Gap Year shows her husband the mental burden of running a house – so she can improve her career
Smith said a year before the gap, managing the family often fell on her shoulders despite being in executive positions at the time. “I’m often the one who cares for all the doctors’ dates on kids or summer camps or I want to make sure we have all the plans for the weekend.”
But without a 9-5 mill every day, the role they automatically play when working parents work quickly disappeared.
“Because we both are working, we literally completely separate the responsibilities and then when we move backwards, that’s really bothering.”

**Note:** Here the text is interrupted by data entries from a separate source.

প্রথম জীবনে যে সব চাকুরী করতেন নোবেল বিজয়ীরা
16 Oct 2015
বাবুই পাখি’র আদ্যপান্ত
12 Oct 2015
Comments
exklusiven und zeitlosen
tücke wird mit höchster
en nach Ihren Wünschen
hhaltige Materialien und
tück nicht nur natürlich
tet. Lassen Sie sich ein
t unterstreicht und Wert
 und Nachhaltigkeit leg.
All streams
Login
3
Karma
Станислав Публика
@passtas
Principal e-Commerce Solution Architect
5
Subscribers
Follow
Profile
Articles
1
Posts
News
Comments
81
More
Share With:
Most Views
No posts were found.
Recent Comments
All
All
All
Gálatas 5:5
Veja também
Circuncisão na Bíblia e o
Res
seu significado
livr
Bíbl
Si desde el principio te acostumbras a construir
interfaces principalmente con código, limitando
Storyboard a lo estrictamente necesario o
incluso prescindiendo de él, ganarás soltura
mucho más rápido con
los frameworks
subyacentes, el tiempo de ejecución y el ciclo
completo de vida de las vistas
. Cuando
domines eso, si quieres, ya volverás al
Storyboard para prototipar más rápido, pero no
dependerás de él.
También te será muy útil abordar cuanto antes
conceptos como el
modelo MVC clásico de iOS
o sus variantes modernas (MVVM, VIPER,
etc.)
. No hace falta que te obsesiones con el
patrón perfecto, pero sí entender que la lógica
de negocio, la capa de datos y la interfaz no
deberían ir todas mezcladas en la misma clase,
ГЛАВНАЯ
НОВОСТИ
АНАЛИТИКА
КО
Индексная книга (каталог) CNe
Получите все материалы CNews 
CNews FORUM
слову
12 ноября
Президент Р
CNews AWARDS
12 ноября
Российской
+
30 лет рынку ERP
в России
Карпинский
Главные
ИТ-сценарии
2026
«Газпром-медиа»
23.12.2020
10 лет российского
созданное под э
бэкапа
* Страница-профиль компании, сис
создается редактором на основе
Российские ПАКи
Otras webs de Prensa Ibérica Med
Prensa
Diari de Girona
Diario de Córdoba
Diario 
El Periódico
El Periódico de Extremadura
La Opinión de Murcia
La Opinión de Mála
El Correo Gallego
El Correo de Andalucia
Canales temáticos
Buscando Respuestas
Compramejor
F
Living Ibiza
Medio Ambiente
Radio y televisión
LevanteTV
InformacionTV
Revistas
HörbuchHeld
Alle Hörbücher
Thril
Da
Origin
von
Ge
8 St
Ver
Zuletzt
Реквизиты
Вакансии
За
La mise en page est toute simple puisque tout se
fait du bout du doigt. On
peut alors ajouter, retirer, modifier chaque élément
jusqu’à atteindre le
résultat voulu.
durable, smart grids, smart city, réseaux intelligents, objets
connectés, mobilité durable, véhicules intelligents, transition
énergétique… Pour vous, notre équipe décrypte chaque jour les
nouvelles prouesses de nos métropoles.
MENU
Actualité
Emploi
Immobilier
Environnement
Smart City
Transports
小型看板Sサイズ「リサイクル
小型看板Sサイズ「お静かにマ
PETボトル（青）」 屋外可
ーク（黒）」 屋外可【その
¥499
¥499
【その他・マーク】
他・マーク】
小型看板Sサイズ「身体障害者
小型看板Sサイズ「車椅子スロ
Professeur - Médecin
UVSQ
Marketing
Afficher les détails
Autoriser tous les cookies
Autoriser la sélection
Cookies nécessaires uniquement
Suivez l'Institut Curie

Smith Working Mother. Today, he even took on the share of the day-to-day work of the Lion managing the children to promote her to a more demanding position in Uber, Ikea and now Taskrabbit.
She added: “This means I can have a more stringent role right now and he stepped in and helped manage the house.”
“And I’m not sure we can do that without our experience in Argentina. It’s hard to understand what it means to take on the psychological burden of running houses unless you have to do it yourself.”
Indeed, it’s not just a gap year, but a reset that allows them to rethink how they can sustainably balance ambitions and family life, rather than slide into the default mode. The bottom line is simple, Smith said: “We can’t both run a C-suite and run a house.”